ACTION ITEM
Only the images get left out; everything else in the records is to be transcribed exactly.

╭─ DATA IN THIS EXERCISE

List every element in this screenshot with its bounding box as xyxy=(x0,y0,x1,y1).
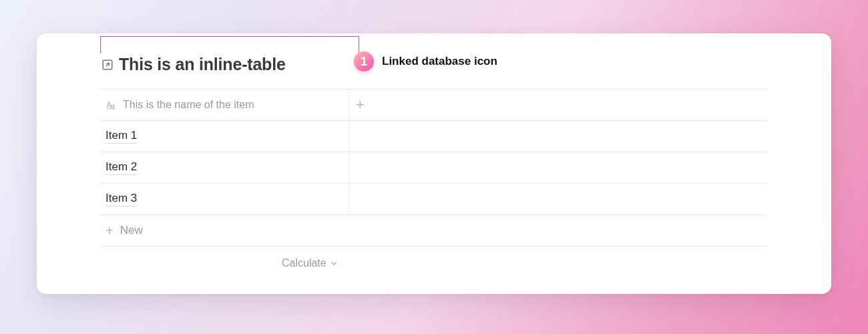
table-header-row: This is the name of the item + xyxy=(100,89,768,120)
cell-empty[interactable] xyxy=(349,152,768,183)
linked-database-icon[interactable] xyxy=(100,57,115,72)
table-title-row: 1 Linked database icon This is an inline… xyxy=(100,55,768,74)
chevron-down-icon xyxy=(331,261,337,266)
callout-label: Linked database icon xyxy=(382,55,497,68)
calculate-label: Calculate xyxy=(282,257,327,269)
add-column-button[interactable]: + xyxy=(349,90,768,120)
new-row-label: New xyxy=(120,224,143,237)
column-header-name-label: This is the name of the item xyxy=(123,99,254,111)
cell-name[interactable]: Item 2 xyxy=(100,160,349,175)
table-row[interactable]: Item 2 xyxy=(100,152,768,183)
cell-empty[interactable] xyxy=(349,184,768,214)
callout-bracket xyxy=(100,36,359,53)
plus-icon: + xyxy=(356,98,365,112)
calculate-button[interactable]: Calculate xyxy=(282,257,337,269)
cell-name[interactable]: Item 3 xyxy=(100,192,349,206)
new-row-button[interactable]: + New xyxy=(100,214,768,246)
cell-name-text: Item 3 xyxy=(105,192,137,206)
table-row[interactable]: Item 3 xyxy=(100,183,768,214)
cell-name[interactable]: Item 1 xyxy=(100,129,349,144)
plus-icon: + xyxy=(105,224,114,237)
cell-name-text: Item 2 xyxy=(105,160,137,175)
cell-empty[interactable] xyxy=(349,121,768,152)
table-footer: Calculate xyxy=(100,246,768,279)
cell-name-text: Item 1 xyxy=(105,129,137,144)
column-header-name[interactable]: This is the name of the item xyxy=(100,99,349,111)
inline-table: This is the name of the item + Item 1 It… xyxy=(100,89,768,279)
callout-badge-number: 1 xyxy=(361,55,367,69)
table-row[interactable]: Item 1 xyxy=(100,120,768,152)
content-card: 1 Linked database icon This is an inline… xyxy=(37,33,831,294)
table-title[interactable]: This is an inline-table xyxy=(119,55,286,74)
text-property-icon xyxy=(105,100,118,110)
callout-badge: 1 xyxy=(354,51,374,71)
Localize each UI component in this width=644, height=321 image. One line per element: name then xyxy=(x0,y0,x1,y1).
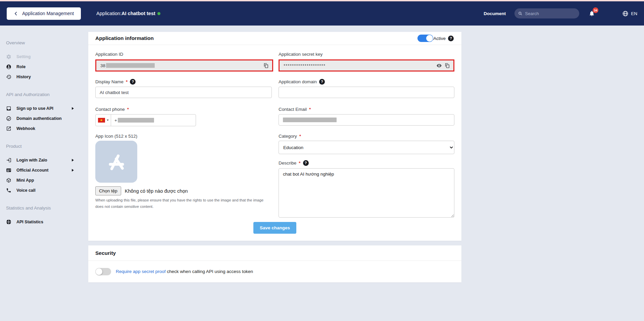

╰─

WRITTEN SOLUTION
List every element in this screenshot with its bounding box as xyxy=(x0,y0,x1,y1).
table-header-row: This is the name of the item + xyxy=(100,89,768,120)
cell-empty[interactable] xyxy=(349,152,768,183)
linked-database-icon[interactable] xyxy=(100,57,115,72)
table-title-row: 1 Linked database icon This is an inline… xyxy=(100,55,768,74)
chevron-down-icon xyxy=(331,261,337,266)
callout-label: Linked database icon xyxy=(382,55,497,68)
calculate-label: Calculate xyxy=(282,257,327,269)
add-column-button[interactable]: + xyxy=(349,90,768,120)
new-row-label: New xyxy=(120,224,143,237)
column-header-name-label: This is the name of the item xyxy=(123,99,254,111)
cell-name[interactable]: Item 2 xyxy=(100,160,349,175)
table-row[interactable]: Item 2 xyxy=(100,152,768,183)
cell-empty[interactable] xyxy=(349,184,768,214)
callout-bracket xyxy=(100,36,359,53)
plus-icon: + xyxy=(356,98,365,112)
calculate-button[interactable]: Calculate xyxy=(282,257,337,269)
cell-name[interactable]: Item 3 xyxy=(100,192,349,206)
new-row-button[interactable]: + New xyxy=(100,214,768,246)
cell-name-text: Item 3 xyxy=(105,192,137,206)
table-row[interactable]: Item 3 xyxy=(100,183,768,214)
cell-name[interactable]: Item 1 xyxy=(100,129,349,144)
plus-icon: + xyxy=(105,224,114,237)
cell-name-text: Item 2 xyxy=(105,160,137,175)
cell-empty[interactable] xyxy=(349,121,768,152)
table-footer: Calculate xyxy=(100,246,768,279)
cell-name-text: Item 1 xyxy=(105,129,137,144)
column-header-name[interactable]: This is the name of the item xyxy=(100,99,349,111)
inline-table: This is the name of the item + Item 1 It… xyxy=(100,89,768,279)
callout-badge-number: 1 xyxy=(361,55,367,69)
table-row[interactable]: Item 1 xyxy=(100,120,768,152)
content-card: 1 Linked database icon This is an inline… xyxy=(37,33,831,294)
table-title[interactable]: This is an inline-table xyxy=(119,55,286,74)
text-property-icon xyxy=(105,100,118,110)
callout-badge: 1 xyxy=(354,51,374,71)
Localize each UI component in this width=644, height=321 image. One line per element: name then xyxy=(x0,y0,x1,y1).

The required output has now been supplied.